33 Парадоксальному моралисту Достоевскому адвокатская братия неприятна тем, что, насмехаясь над совестью, каузальными выкладками стушевывает и выгораживает зло. «Вот человек совершил преступление… он готов сознаться, но является адвокат и доказывает, что он не только прав, но и свят» [Достоевский, 1999: 152]. Факты податливы к интерпретации. Целевая причина (обвинить или оправдать) делает эту податливость удручающей: невиновный — обвиняется, злоумышленник — оправдывается.
34 Метафизическая связь зла и каузальности констатируется и в «Догматическом богословии» В.Н. Лосского. Он, что симптоматично, называет ветхозаветного Адама первым детерминистом [см.: Лосский, 1991: 253]. Тот в ситуации с запретным плодом перекладывает ответственность за свой поступок на жену, которая получена им от Бога, а стало быть, по цепочке — и на самого Бога. В трактовке Лосского-младшего, зло не имеет ни природы (все природы от Бога и потому не могут быть злы), ни сущности (если ту отличать от природы), но вместе с тем зло и не фикция, не одна лишь умаленность–пассивность (зло жизненно реально и активно). Оно, по мысли теолога и религиозного философа, есть состояние природы; точнее, определенное состояние воли той природы, что взбунтовалась против Бога. Таким образом, «зло относится к перспективе не сущностной, а личностной» (небесспорный, но концептуально емкий тезис), и «начало зла коренится в свободе твари» (а это уже малопродуктивный догмат, девальвирующий сильнейшее утверждение о злосчастности каузальных претензий и оправданий) [см.: там же: 251].
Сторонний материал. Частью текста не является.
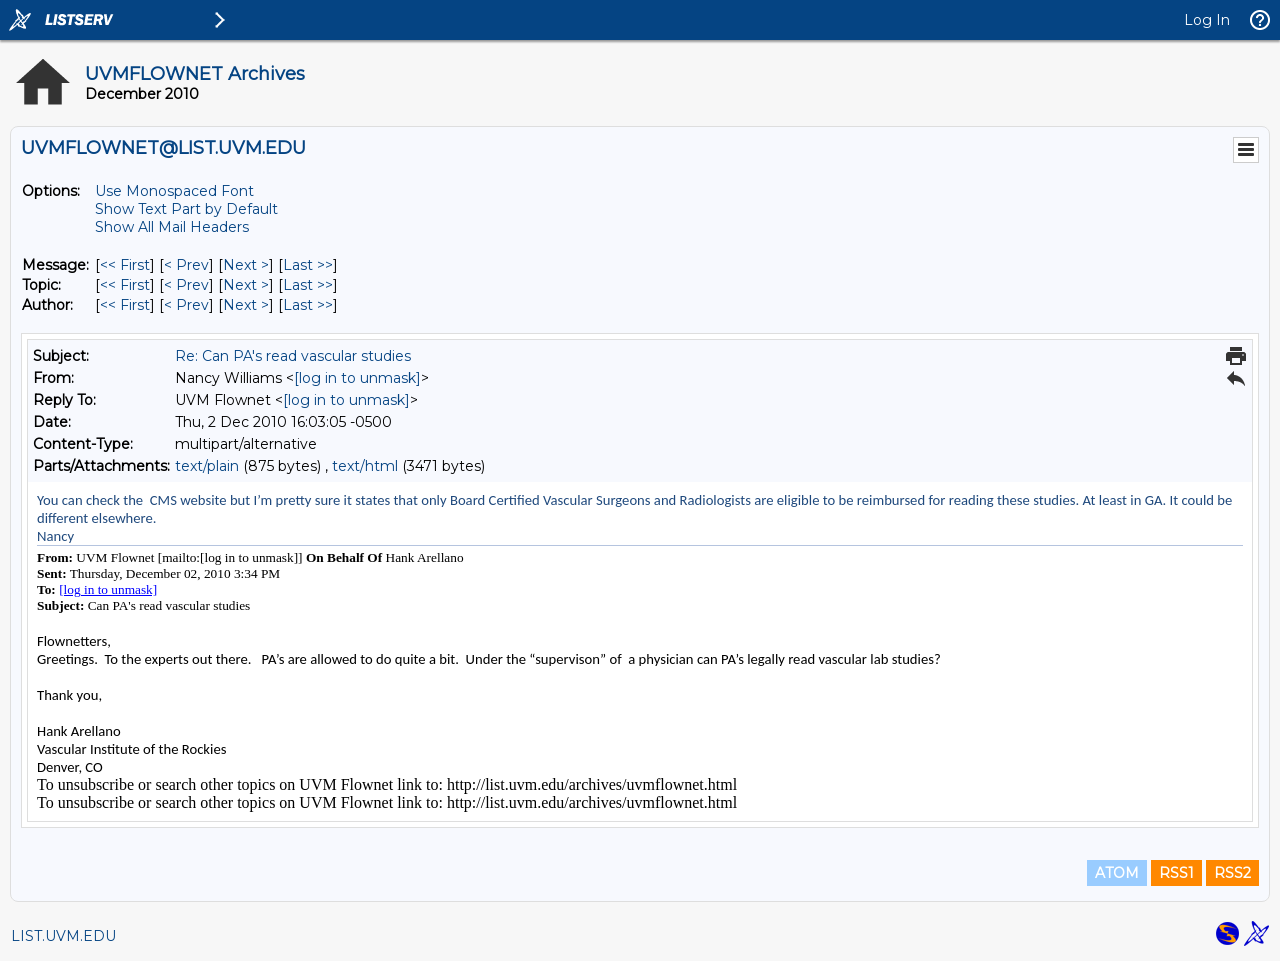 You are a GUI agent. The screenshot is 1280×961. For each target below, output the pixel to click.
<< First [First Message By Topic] (125, 285)
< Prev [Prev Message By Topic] (186, 285)
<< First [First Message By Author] (125, 305)
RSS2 (1232, 873)
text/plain (207, 466)
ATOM (1117, 873)
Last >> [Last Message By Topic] (308, 285)
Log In (1207, 20)
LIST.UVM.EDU (63, 936)
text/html (365, 466)
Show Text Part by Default (186, 209)
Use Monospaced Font (174, 191)
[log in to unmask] (357, 378)
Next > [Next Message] (246, 265)
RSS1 (1176, 873)
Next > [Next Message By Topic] (246, 285)
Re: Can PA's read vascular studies (293, 356)
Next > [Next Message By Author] (246, 305)
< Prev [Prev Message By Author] (186, 305)
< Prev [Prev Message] (186, 265)
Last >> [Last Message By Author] (308, 305)
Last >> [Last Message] (308, 265)
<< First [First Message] (125, 265)
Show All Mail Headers (172, 227) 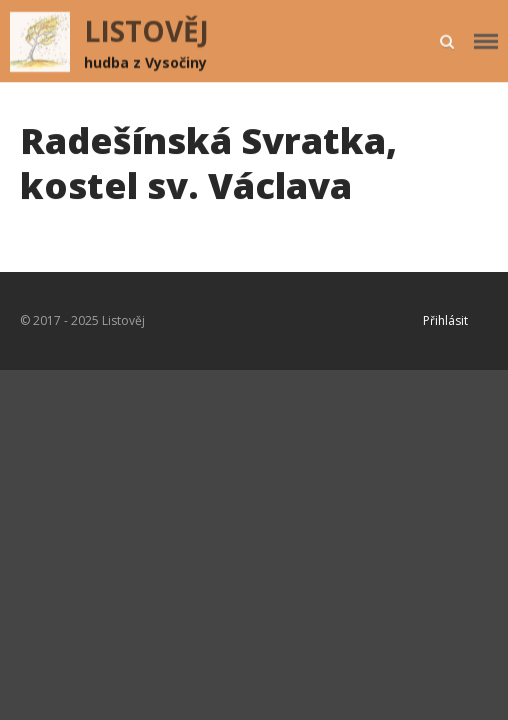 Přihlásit (445, 320)
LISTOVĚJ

35 Возражение, которое напрашивается сразу же: зло не в свободе, а в «свободной» причинности. В том числе и в одноименной новации кантовского критицизма, которая догматично делает–оставляет причинение приоритетной формой всякого действия: оно таково, каково есть, в силу конкретных отношений каузальности. Мы приносим зло, когда, своевольно выстраивая избыточные каузальные связи, причиняем то, чего могли бы не причинять. Мы становимся подручными зла, когда, объявляя каузальность объективно необходимой, покрываем причинение апелляцией к долгу. Мы попустительствуем злу, когда, не решаясь умалить себя дополнительной каузальной связью, позволяем причинению умалять тех, кто вокруг нас. Мы претерпеваем зло (и именно его), когда выясняется, что не было и нет весомых причин, чтобы оказаться в угнетающей нас каузальной цепи, сделавшись ее бессильным звеном или слепым орудием. «Свободно-причинное» зло сегодня концентрируется в добровольно-принудительной вакцинации, секвестирует и свободу, и добро.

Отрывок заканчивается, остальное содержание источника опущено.